Apollo, el láser militar más barato del mundo: puede derribar 200 drones con un único disparo

La nueva tecnología anti-drones ofrece alta precisión y un coste por disparo reducido, convirtiéndose en una alternativa eficaz y económica frente a los misiles antiaéreos tradicionales.
El auge de los drones ha transformado la guerra en todos los sentidos. Son baratos, fáciles de fabricar y capaces de atravesar defensas tradicionales sin apenas coste logístico.
Desde Ucrania hasta Oriente Medio, los ejércitos han comprobado lo difícil que resulta interceptar enjambres de drones con misiles que, además de caros, se agotan rápido. Por eso, varios países buscan una solución más precisa y sostenible.
En este contexto, la empresa australiana Electro Optic Systems (EOS) ha presentado Apollo, un sistema láser de alta energía diseñado para neutralizar amenazas aéreas sin disparar una sola bala.

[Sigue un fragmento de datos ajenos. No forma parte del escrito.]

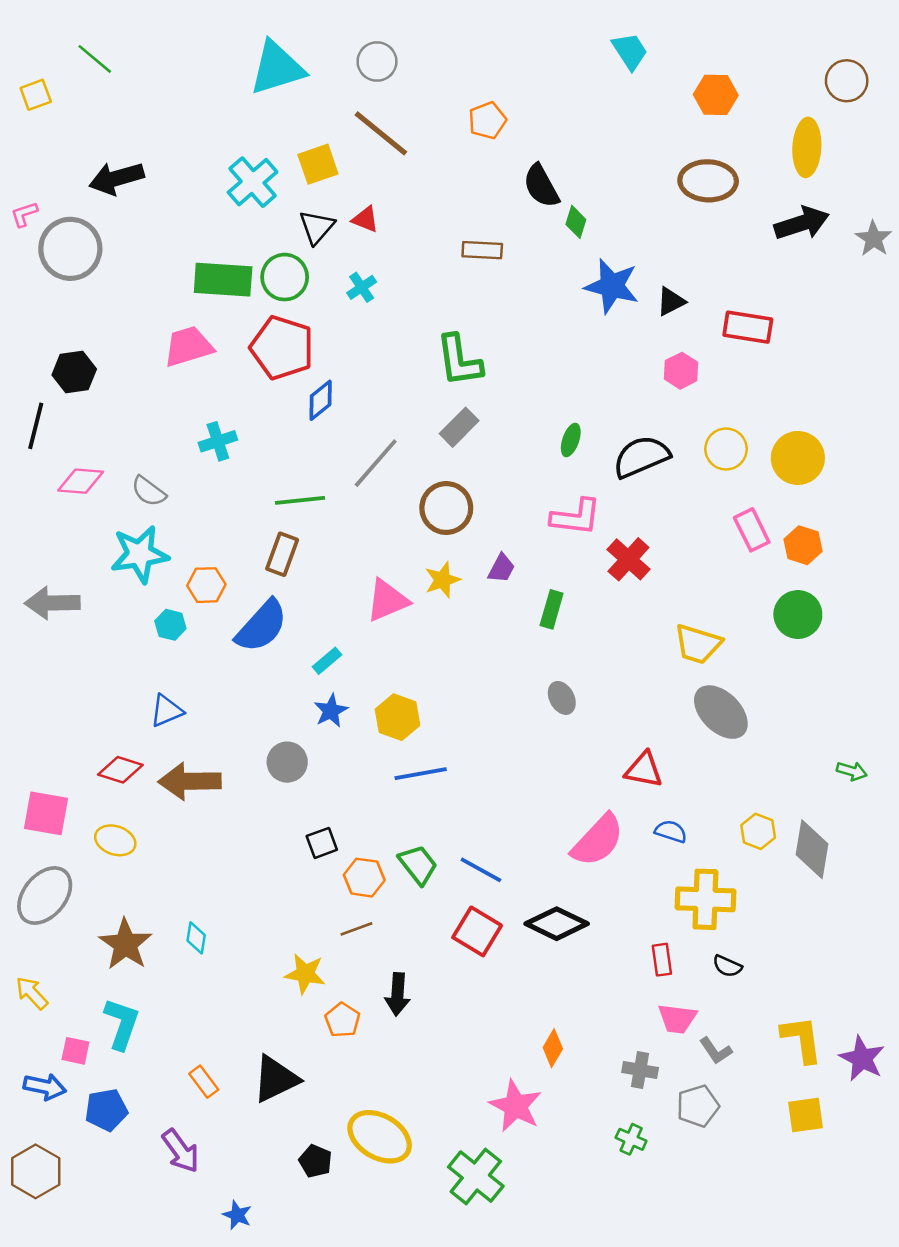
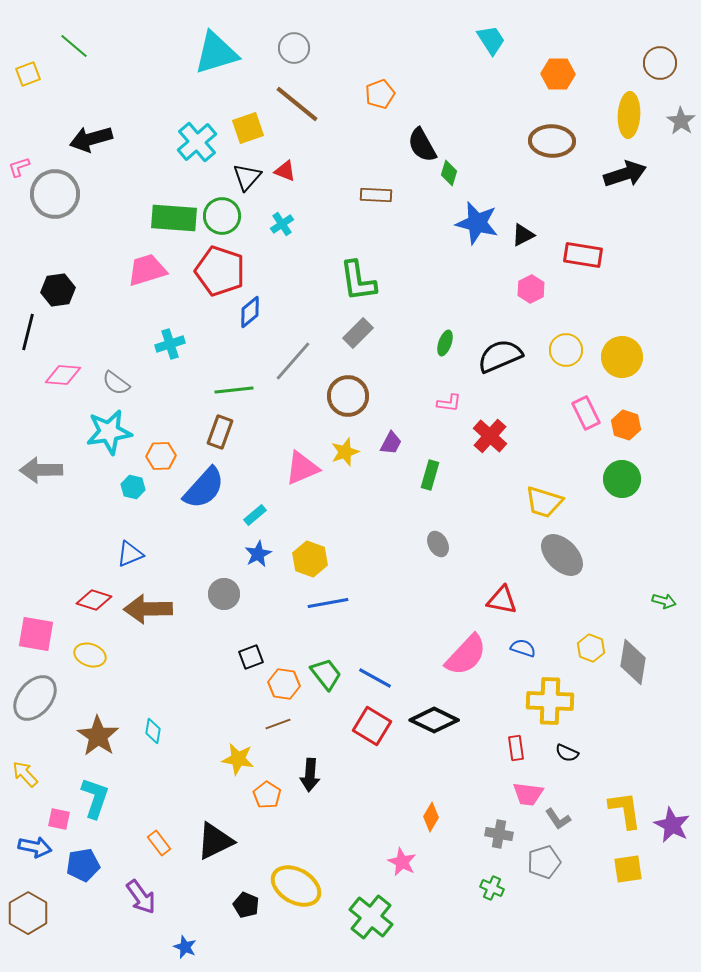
gray star: (874, 239) -> (681, 121), moved
pink L-shape: (576, 517) -> (449, 403), size x0.6
pink star: (516, 1106) -> (402, 862), size x0.7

Su capacidad de destruir más de 200 drones con una sola carga marca un antes y un después en la defensa antiaérea. En pocas palabras, la batalla por el control aéreo ahora tiene una nueva arma letal.
Un láser diseñado para ganar guerras a bajo coste
Apollo representa un salto tecnológico, y es que se trata de un láser militar de 150 kilovatios, pensado para neutralizar drones, cámaras, así como sensores enemigos con precisión quirúrgica.
Su potencia permite derribar objetivos a tres kilómetros de distancia y desactivar drones que funcionan con fibra óptica o sistemas de vigilancia desde hasta quince kilómetros, todo a la velocidad de la luz.
Al no depender de munición ni combustible, el coste operativo se reduce de forma drástica. Frente a los miles de euros que cuesta cada misil, Apollo dispara luz pura, con un coste por uso casi simbólico.
Además, su mantenimiento es mínimo, por lo que no necesita proyectiles o recambio, solo energía. Esta simplicidad lo convierte en una herramienta atractiva para ejércitos que buscan reducir costes sin renunciar a la eficacia.
Un sistema autónomo y listo para desplegarse en cualquier lugar
La otra gran ventaja de Apollo es su diseño modular, donde todo el sistema está integrado en un contenedor de 6 metros de longitud, lo que permite transportarlo por tierra, mar o aire sin necesidad de adaptación.
Funciona de forma autónoma, gracias a una batería interna de alta capacidad capaz de alimentar operaciones completas sin conexión eléctrica. Cuando se conecta a una fuente de energía externa, los disparos pueden prolongarse indefinidamente.
Su cobertura de 360 grados le permite detectar y atacar amenazas múltiples de manera simultánea, algo crucial ante los enjambres de drones. Y, por si fuera poco, puede integrarse en redes de defensa existentes o actuar de forma independiente como sistema móvil de protección táctica.
Desde su desarrollo, Apollo fue diseñado para contrarrestar ataques masivos en segundos, destruyendo los drones antes de que lleguen a su objetivo. Lo que antes requería decenas de misiles ahora se resuelve con un haz de energía que no deja rastro.
En el mercado de la defensa, la capacidad de exportar sin restricciones es tan valiosa como la propia tecnología. Aquí es donde Australia ha dado un golpe sobre la mesa. Apollo es ITAR-free, lo que significa que no está sujeto a las regulaciones estadounidenses sobre tráfico internacional de armas.
Esto permite a EOS vender y desplegar el sistema sin pedir permiso a Estados Unidos, una diferencia clave frente a los fabricantes norteamericanos. Con ello, gana margen comercial, reforzando su posición como potencia tecnológica emergente.
El futuro de la defensa aérea
La presentación de Apollo coincide con el auge global de las armas de energía dirigida, una tecnología que promete cambiar la forma en que los ejércitos se defienden. Frente a las municiones tradicionales, el láser no se agota, no deja residuos y puede reutilizarse tantas veces como sea necesario.
El coste por disparo se reduce a unos pocos euros, un argumento poderoso en tiempos de presupuestos ajustados y conflictos prolongados. Además, su impacto ambiental es casi nulo, lo que refuerza su atractivo frente a los sistemas convencionales.
Es importante mencionar que EOS mostrará Apollo en la feria DSEI de Londres, dentro del pabellón Team Defence Australia, con la intención de consolidarlo como el estándar internacional en defensa antidrón.
El sistema no es solo una pieza de ingeniería, sino un cambio en la lógica militar. Y es que representa el paso definitivo hacia un modelo de defensa más inteligente, preciso y sostenible, donde la energía sustituye a la munición.
Mientras los misiles siguen siendo costosos, los láseres de alta energía ofrecen disparos casi infinitos a costes reducidos. Si cumple lo que promete, Apollo podría marcar el inicio de una nueva era militar, donde la luz se convierte en una buena arma.